官术网_书友最值得收藏!

3.Experiment

The MOCHA-TIMIT corpus,which has synchronized acoustic-articulatory information,is used in the experiment.It includes one male speaker (msak0) and one female speaker (fsew0),each uttering 460 TIMIT sentences.Electromagnetic receiver coils are attached to 9 articulators in the midsagittal plane.They are velum (V),tongue dorsum (TD),tongue blade (TB),tongue tip (TT),lower jaw (LJ),upper lip (UL),lower lip (LL),and the references (REF) on nose ridge and upper jaw.The x and y coordinates are recorded,providing a total 18 channels of articulatory information.The data of the male subject (msak0) is used in this paper.Among those coils,the trajectories of V,TD,TB,TT,LJ,LL and UL are used in our experiment.The sampling frequencies are 16,000Hz for acoustic signal and 500Hz for the articulatory signal,respectively.

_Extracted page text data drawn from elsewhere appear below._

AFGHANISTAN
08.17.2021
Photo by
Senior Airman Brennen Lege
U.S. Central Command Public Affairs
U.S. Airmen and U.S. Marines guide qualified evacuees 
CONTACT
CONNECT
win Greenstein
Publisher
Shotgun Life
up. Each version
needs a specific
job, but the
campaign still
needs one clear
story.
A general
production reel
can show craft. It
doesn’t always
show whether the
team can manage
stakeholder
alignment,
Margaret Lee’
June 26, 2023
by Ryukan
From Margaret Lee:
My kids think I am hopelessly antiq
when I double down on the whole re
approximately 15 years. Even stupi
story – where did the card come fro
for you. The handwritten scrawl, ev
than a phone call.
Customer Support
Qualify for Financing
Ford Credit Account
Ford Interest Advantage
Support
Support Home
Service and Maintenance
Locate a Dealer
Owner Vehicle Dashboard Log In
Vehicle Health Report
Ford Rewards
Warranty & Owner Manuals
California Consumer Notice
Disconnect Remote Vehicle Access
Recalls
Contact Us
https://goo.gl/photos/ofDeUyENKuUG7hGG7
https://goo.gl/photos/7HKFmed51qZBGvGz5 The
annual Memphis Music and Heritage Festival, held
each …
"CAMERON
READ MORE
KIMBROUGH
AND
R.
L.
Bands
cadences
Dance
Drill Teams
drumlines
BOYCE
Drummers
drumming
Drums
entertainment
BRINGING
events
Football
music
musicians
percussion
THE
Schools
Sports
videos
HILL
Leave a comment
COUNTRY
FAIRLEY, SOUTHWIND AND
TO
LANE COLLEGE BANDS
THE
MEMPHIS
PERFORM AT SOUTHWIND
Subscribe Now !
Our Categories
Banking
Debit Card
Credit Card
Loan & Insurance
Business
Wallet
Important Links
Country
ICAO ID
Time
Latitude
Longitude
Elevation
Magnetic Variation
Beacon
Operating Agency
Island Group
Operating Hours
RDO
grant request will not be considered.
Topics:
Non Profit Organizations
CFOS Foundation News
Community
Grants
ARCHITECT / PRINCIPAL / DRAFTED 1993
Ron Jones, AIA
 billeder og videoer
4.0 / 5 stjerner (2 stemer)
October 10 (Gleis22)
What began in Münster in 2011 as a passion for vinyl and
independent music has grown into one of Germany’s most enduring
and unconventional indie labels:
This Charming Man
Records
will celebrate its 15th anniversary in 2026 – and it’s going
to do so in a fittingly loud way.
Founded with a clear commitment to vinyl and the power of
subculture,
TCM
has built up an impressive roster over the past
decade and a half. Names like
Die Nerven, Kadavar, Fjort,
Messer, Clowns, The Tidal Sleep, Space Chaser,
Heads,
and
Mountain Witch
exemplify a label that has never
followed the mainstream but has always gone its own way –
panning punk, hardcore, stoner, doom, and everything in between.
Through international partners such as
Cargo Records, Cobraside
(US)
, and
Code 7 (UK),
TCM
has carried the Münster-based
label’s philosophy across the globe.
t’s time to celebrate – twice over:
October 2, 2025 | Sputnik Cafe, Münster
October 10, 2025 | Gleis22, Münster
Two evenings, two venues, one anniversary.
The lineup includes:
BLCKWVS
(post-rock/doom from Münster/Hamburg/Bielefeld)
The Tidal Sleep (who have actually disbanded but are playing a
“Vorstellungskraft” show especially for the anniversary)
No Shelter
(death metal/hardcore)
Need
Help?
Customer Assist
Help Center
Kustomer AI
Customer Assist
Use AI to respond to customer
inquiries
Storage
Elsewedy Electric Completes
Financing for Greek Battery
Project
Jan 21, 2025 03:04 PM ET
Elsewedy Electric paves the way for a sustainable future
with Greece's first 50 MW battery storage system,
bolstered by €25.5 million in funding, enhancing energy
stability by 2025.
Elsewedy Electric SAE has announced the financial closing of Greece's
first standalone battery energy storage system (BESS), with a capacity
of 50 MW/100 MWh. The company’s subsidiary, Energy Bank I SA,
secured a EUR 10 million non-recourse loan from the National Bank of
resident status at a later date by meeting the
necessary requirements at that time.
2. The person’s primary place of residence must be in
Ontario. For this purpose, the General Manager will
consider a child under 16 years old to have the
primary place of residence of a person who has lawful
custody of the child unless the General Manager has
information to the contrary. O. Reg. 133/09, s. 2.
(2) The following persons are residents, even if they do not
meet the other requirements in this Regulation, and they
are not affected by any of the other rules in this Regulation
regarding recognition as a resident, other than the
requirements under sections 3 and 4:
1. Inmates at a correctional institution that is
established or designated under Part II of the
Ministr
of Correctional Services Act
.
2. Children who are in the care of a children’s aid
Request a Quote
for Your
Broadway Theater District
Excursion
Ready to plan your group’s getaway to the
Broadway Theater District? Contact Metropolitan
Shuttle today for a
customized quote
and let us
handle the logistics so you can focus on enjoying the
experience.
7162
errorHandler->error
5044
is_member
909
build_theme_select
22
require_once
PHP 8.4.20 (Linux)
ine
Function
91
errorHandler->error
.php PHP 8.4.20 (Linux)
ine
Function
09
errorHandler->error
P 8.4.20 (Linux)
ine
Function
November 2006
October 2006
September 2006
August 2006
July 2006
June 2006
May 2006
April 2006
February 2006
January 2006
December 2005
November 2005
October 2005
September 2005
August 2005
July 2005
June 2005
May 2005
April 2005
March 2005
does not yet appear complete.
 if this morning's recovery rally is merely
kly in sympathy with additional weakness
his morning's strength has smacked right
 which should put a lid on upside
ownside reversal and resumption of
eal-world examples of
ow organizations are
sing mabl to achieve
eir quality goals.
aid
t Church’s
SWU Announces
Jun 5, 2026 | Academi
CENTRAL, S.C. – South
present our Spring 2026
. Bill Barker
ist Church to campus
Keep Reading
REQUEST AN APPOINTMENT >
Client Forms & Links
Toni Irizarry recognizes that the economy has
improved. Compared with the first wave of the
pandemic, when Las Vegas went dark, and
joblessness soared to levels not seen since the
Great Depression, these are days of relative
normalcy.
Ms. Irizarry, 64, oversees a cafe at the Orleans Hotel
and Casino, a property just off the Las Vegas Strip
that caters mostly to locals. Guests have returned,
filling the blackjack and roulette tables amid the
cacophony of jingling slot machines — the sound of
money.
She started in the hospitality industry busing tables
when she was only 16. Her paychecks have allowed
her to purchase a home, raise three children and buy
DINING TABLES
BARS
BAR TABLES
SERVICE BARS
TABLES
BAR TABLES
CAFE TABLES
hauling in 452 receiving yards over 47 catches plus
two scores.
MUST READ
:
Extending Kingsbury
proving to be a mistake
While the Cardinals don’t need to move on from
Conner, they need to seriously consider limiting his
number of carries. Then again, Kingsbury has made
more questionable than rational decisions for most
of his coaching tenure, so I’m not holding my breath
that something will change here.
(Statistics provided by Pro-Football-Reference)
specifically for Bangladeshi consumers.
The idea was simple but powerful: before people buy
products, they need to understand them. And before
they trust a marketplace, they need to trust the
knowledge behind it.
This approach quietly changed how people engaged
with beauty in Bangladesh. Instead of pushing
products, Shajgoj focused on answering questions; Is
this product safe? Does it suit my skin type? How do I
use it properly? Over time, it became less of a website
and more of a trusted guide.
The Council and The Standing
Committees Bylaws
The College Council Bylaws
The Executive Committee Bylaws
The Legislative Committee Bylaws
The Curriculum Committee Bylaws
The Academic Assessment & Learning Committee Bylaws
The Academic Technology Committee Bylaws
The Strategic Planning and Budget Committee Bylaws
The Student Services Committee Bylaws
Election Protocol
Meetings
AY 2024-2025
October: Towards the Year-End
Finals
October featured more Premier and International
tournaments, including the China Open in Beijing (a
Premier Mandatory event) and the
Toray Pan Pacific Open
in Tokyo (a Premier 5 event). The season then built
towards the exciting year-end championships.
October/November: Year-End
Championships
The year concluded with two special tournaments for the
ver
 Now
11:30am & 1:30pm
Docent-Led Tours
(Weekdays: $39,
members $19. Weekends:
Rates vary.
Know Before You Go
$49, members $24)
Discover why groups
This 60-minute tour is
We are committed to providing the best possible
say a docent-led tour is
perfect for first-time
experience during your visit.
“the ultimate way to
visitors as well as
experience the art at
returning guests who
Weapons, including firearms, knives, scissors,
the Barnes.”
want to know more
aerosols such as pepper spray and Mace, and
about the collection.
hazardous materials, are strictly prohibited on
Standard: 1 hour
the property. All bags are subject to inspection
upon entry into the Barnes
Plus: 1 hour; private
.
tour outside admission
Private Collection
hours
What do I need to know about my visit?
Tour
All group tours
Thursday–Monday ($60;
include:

Figure 2 The positions of the EMA coils on the speaker's articulators

In preparing the experiment,the speech is segmented into frames by a Hanning window with the length of 25ms.Each speech frame is encoded by the log-energy and 12th-order MFCCs augmented with their delta and deltadeltas.The frame shift between consecutive frames is 10ms.The EMA data are smoothed with a Savitzky-Golay filter with the order of 3 and frame size of 21,and down-sampled to 100Hz to match the frame-rate of he acoustic features.

In our experiments we use a context window of 7 consecutive frames of acoustics feature as the input.As for the output,we use the EMA frame at the time instant corresponding to the middle frame of the contextual acoustic feature.The data is randomly partitioned into three sets:A validation set (45 utterances),a testing set comprising (45 utterances),and a training (370 utterances).Both EMA and MFCC feature vectors are normalized by subtracting their global mean and dividing by their standard deviation of each dimension,respectively.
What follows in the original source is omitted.